Middelburg (Afrique du Sud), 27 oct 2017 (AFP)

La justice sud-africaine a lourdement condamné vendredi deux Blancs qui avaient tenté d’enfermer un Noir dans un cercueil et menacé de le brûler, une affaire qui illustre la persistance des tensions raciales vingt-trois ans après la fin de l’apartheid.
Theo Martins Jackson a écopé de dix-neuf ans de réclusion, dont cinq avec sursis, et Willem Oosthuizen de seize ans de réclusion, dont cinq avec sursis, par un tribunal de Middelburg (nord-est).
« Le comportement des accusés » âgés de 29 et 30 ans « a été des plus déshumanisants et répugnants », a fustigé la juge Segopotje Mphahlele, pour qui leur attitude « attise les tensions raciales » dans le pays.
Les deux fermiers, qui avaient plaidé non coupable, ont accueilli nerveusement leur condamnation, tête baissée, tandis que des membres de leurs familles éclataient en sanglots dans le public.
Leur victime, Victor Mlotshwa, arborait pour sa part un large sourire après le prononcé de la peine, tandis que des militants du Congrès national africain (ANC), parti au pouvoir qui lui avait apporté leur soutien, manifestaient leur joie.
Les faits remontent à l’an dernier mais l’affaire n’avait éclaté au grand jour que plusieurs mois plus tard, après la diffusion sur internet d’une vidéo filmée au téléphone portable montrant le calvaire infligé à Victor Mlotshwa.
Sur ce film de 20 secondes, le jeune Noir de 27 ans est allongé dans un cercueil flambant neuf, posé sur un sol rocailleux et poussiéreux.

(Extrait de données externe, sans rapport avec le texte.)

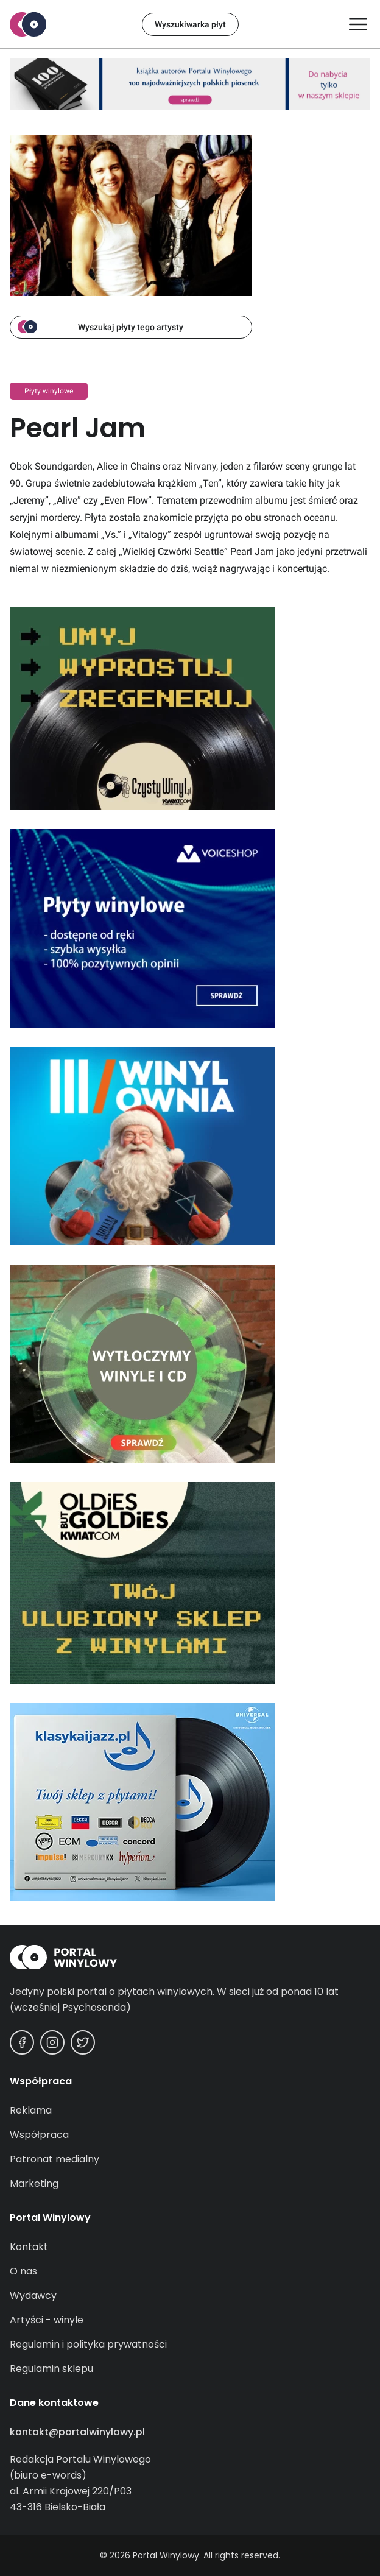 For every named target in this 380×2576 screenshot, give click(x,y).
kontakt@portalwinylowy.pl (77, 2432)
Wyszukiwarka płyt (190, 24)
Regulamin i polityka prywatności (88, 2344)
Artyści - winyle (46, 2320)
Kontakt (29, 2247)
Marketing (34, 2183)
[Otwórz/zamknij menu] (358, 24)
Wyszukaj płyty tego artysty (100, 327)
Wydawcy (33, 2295)
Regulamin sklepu (51, 2369)
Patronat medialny (54, 2159)
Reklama (31, 2110)
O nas (23, 2271)
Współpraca (39, 2135) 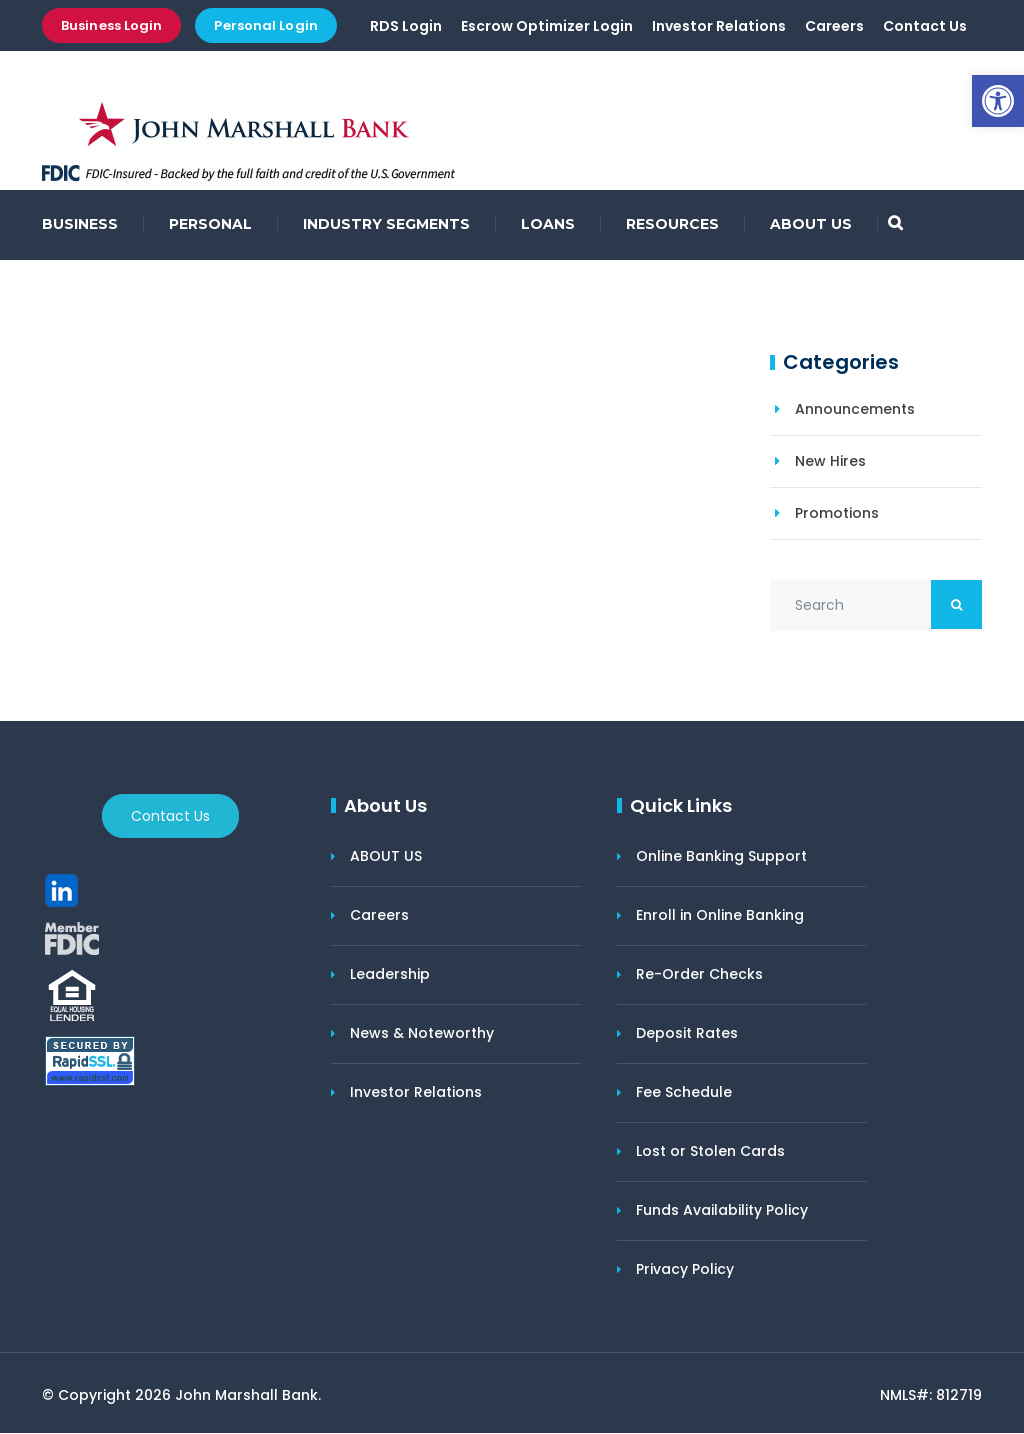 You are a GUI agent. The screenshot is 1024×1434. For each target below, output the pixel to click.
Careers (834, 27)
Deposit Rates (687, 1034)
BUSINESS (80, 225)
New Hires (830, 462)
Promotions (837, 514)
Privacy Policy (685, 1270)
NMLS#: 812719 (931, 1396)
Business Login (111, 25)
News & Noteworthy (422, 1034)
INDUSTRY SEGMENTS (386, 225)
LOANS (548, 225)
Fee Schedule (684, 1093)
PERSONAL (210, 225)
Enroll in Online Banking (720, 916)
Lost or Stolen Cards (710, 1152)
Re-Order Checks (699, 975)
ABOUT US (811, 225)
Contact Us (925, 27)
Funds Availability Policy (722, 1211)
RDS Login (406, 27)
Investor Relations (719, 27)
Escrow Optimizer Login (547, 27)
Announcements (855, 410)
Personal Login (265, 25)
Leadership (390, 975)
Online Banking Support (721, 857)
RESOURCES (672, 225)
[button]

L’un des fermiers tente de fermer le cercueil, tandis que la victime gémit et essaie coûte que coûte de l’en empêcher.
Sur une deuxième vidéo tout aussi accablante révélée pendant le procès, le jeune homme supplie « s’il vous plaît, ne me tuez pas ».
« Pourquoi ne pas le faire alors que vous tuez notre ferme ? », lui rétorque un de ses agresseurs, qui menacent de jeter dans le cercueil un serpent ou de l’essence pour le brûler vif.
Pendant le procès qui a suscité un grand intérêt en Afrique du Sud, les deux fermiers ont affirmé avoir seulement voulu effrayer la victime qu’ils avaient, selon eux, attrapée en train de voler des câbles de cuivre.
– ‘Absence de remords’ –
Victor Mlotshwa a assuré pour sa part qu’il se rendait simplement à Middelburg en coupant à travers champs pour aller faire des courses pour sa mère lorsqu’il a été agressé.
Willem Oosthuizen et Theo Martins Jackson avaient été reconnus coupables de tentative de meurtre, enlèvement, agression et intimidation au terme de leur procès en août et laissés en liberté provisoire en attente du prononcé de la sentence.
Dans son verdict vendredi, la juge Mphahlele a notamment souligné que ce n’était pas le premier incident du genre impliquant les deux accusés et estimé que leur « attitude pendant le procès a clairement démontré une absence de remords ».
Elle a d’ailleurs rejeté l’appel formé par les deux condamnés immédiatement après le prononcé de leur peine.
L’un des avocats des deux fermiers, Wayne Gibbs, a estimé les peines « scandaleusement inappropriées » et regretté qu’elles aient été influencées, selon lui, par les médias et l’opinion publique.
Par la voix de sa ministre des Communications Mmamoloko Kubayi-Ngubane, le gouvernement sud-africain s’est réjoui du verdict en espérant qu’il « dissuade les autres auteurs d’actes inhumains et racistes » et « restaure la confiance dans la justice pénale » du pays.
« Cette condamnation réaffirme clairement que le racisme, quelle que soit sa forme, ne sera pas toléré en Afrique du Sud », s’est pour sa part félicité l’élu James Masango, au nom de l’Alliance démocratique (DA, opposition).
Près d’un quart de siècle après la fin officielle du régime ségrégationniste en Afrique du Sud, les attaques racistes continuent d’empoisonner les relations entre la majorité noire et la minorité blanche, en particulier dans les zones rurales.
En avril-mai, de violentes échauffourées avaient éclaté dans la bourgade de Coligny (nord-ouest), après la libération sous caution de deux Blancs soupçonnés dans la mort d’un adolescent noir.
La persistance d’inégalités économiques entre Noirs et Blancs rend la liberté amère dans la jeune démocratie « arc-en-ciel ».
Selon les statistiques officielles, 30,1% de la majorité noire est au chômage, contre 6,6% des Blancs. Et le salaire mensuel médian des Noirs est de 2.800 rands (180 euros) contre 10.000 rands (642 euros) pour les Blancs.